Kay Burley Skewers Minister Over Claims Sue Gray Report Is 'Independent'

The Sky presenter reminded Simon Clarke just who Sue Gray's boss is this morning.
Kay Burley interviewing chief secretary to the Treasury Simon Clarke
Kay Burley interviewing chief secretary to the Treasury Simon Clarke
Sky News

Kay Burley repeatedly pointed out just why Sue Gray’s report into partygate should not be described as independent during an uncomfortable interview with a minister.

The internal probe, led by senior civil servant Gray, is set to be published this week now the Metropolitan Police’s investigation concluded after handing out 126 fines.

However, eyebrows have been raised after prime minister Boris Johnson had a “secret” meeting with Gray over the report’s publication.

Sky News presenter Burley subsequently pointed out to Simon Clarke, chief secretary to the Treasury: “The optics are not good, are they, when the prime minister, has a private meeting with the person who is writing the report.”

Clarke replied: ″The civil service is independent, I think it’s important that we reaffirm that this process is totally independent of any political pressure.”

Burley pushed: “Who’s her boss?”

“Her boss is Simon Case, the cabinet secretary.”

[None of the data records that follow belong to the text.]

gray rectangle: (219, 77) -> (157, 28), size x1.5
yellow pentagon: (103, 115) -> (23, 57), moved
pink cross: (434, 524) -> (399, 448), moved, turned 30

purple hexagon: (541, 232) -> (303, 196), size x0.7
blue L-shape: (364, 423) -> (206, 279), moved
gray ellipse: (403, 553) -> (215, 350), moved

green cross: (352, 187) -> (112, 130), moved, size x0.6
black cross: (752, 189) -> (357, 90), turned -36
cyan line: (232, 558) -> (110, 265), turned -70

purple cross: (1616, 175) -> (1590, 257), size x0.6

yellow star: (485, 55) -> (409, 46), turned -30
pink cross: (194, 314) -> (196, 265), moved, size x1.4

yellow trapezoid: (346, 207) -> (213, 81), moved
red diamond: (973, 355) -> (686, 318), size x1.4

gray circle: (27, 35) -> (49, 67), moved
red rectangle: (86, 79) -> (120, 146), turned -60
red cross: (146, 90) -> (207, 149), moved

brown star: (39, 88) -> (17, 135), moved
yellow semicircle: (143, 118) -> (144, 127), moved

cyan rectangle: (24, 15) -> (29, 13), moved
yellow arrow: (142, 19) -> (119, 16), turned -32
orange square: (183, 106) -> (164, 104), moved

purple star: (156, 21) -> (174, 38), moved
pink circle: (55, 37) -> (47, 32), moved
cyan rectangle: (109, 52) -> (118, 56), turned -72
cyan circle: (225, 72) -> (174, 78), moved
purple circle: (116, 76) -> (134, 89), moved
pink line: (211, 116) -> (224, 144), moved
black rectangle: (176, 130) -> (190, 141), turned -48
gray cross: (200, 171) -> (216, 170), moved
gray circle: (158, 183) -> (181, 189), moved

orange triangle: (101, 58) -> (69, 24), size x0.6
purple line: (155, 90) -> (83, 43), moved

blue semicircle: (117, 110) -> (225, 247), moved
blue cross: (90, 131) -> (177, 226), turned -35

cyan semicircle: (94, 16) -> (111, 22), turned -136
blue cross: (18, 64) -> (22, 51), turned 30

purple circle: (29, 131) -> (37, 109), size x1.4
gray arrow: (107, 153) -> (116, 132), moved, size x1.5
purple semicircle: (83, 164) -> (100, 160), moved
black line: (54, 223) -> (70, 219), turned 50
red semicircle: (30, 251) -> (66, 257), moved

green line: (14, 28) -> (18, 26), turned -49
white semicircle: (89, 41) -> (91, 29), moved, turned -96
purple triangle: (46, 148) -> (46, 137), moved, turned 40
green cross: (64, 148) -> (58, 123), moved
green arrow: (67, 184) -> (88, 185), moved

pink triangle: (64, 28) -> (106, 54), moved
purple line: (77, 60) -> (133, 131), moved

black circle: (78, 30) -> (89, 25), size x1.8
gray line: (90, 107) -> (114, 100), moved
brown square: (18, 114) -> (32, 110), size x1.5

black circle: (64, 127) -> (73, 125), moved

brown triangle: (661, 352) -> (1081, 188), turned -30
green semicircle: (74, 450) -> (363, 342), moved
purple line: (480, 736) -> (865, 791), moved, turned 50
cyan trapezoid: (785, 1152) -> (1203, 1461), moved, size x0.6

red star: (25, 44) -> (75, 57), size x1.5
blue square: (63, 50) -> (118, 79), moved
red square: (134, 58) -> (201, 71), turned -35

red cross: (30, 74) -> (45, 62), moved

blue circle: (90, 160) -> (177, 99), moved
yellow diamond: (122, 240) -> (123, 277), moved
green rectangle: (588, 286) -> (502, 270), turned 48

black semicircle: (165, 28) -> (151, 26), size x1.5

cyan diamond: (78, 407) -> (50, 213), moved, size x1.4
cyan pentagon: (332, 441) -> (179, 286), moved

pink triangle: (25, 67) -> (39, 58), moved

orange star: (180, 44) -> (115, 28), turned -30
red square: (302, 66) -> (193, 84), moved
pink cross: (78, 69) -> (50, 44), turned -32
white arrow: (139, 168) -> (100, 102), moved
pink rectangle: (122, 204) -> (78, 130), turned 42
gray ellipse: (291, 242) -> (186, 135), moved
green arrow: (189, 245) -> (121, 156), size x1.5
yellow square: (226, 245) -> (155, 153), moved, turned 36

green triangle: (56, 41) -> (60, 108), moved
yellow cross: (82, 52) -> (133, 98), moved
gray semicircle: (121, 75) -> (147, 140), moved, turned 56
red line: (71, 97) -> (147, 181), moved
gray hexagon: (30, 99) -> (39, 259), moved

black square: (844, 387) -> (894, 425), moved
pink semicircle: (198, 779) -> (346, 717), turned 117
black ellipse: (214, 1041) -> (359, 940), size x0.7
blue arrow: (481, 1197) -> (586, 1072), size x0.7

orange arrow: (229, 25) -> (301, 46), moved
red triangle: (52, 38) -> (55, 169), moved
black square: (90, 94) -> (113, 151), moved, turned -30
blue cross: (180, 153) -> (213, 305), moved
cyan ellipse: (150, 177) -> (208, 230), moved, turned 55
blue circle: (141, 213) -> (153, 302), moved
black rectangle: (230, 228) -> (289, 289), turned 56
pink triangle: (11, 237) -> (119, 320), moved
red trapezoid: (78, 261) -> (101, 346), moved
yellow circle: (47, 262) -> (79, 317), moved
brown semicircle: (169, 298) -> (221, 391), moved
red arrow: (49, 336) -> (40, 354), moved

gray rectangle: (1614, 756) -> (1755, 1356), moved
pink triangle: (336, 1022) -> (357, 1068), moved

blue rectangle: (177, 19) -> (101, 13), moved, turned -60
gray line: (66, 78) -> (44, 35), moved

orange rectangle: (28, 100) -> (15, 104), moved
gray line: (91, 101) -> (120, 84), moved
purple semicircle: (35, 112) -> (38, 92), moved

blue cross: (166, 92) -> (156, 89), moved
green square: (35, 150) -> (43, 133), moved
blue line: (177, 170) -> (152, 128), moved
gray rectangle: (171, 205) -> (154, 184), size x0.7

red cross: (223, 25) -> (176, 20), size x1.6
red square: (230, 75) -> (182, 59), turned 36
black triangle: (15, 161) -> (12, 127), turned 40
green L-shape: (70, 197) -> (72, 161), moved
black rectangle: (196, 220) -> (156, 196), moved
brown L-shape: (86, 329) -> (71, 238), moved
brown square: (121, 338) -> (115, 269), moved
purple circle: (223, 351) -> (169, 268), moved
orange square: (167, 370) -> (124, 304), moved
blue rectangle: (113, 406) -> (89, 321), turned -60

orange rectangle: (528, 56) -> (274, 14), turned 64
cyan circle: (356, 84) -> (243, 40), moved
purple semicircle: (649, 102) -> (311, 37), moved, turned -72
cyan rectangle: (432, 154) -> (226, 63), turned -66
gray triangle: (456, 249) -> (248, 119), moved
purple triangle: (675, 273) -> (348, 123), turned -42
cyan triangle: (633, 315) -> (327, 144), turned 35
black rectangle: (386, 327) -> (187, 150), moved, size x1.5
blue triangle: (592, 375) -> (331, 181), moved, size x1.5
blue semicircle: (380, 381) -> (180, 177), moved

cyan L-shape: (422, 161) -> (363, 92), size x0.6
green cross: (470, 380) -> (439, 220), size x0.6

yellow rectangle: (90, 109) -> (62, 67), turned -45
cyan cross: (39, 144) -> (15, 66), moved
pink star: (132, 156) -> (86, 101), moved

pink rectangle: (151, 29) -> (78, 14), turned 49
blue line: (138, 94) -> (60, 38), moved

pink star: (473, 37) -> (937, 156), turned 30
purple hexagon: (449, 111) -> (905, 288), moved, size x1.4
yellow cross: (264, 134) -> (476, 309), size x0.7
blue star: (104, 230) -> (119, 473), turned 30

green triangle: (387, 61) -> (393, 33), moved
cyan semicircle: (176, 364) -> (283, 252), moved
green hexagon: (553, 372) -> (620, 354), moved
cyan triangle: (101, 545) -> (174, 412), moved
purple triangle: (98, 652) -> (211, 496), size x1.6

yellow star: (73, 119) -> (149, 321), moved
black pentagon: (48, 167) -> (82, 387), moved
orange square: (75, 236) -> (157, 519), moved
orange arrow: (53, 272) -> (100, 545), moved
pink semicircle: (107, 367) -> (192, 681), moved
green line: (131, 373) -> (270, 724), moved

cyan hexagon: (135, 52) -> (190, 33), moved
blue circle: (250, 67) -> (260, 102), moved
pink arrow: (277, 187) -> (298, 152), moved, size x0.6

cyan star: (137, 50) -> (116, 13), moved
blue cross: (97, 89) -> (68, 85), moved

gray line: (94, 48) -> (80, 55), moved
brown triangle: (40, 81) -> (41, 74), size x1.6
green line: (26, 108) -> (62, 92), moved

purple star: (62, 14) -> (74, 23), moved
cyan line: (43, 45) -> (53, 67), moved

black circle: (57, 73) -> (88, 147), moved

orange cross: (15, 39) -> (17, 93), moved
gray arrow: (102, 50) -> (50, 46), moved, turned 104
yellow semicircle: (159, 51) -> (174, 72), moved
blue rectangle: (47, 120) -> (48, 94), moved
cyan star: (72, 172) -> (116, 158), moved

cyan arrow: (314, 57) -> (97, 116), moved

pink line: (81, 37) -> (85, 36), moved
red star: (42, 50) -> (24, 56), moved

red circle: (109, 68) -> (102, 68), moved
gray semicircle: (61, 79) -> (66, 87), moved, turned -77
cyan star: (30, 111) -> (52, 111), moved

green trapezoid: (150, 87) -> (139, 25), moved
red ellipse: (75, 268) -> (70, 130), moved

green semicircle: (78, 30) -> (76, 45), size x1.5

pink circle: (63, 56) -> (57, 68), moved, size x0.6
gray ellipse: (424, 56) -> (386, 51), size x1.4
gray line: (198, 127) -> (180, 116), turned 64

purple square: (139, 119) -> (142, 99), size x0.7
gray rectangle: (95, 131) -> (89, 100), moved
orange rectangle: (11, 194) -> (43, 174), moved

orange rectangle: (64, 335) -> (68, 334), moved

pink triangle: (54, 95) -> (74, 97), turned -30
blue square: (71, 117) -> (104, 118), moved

She said: “And who’s his boss?”

“Well, ultimately the prime minister is in charge of the government,” but he added: “The civil service stands apart from the political structures of government.”

He continued, claiming Gray is one of the “most respected” figures in the civil service.

Clarke said: “I do not believe in any way that we should conflate the fact that the prime minister obviously sits atop the whole government, from the fact that the civil service is capable from standing apart from the political issues of the day.”

“The optics are somewhat askew,” Burley pointed out once again.

“I really, really don’t think so. There are lots of genuine practical issues, when publishing a report of this nature which has significance not just for the prime minister himself, but for many people who do not have a voice and platform, very junior civil servants, very junior political staffers – the question of whether any of them are named in the report, the questions included within in it.

“The questions are not straightforward here and are genuinely sensitive for people’s lives, careers and public profiles.”

Burley said: ″But he shouldn’t be getting involved in that, should he, if it’s an independent report?”

“I do not believe this meeting was anything other than a discussion of the technicalities of the process. It would be genuinely wrong to impugn there has been any pressure put on the nature of this report, in any way.”

It’s also worth noting that Johnson did actually order the inquiry himself when the partygate revelations started to come to light.

He also set the terms of reference for her report, and Gray handed the review to the prime minister first before it was sent to the police to help them conduct their own criminal investigation into the Downing Street lockdown parties.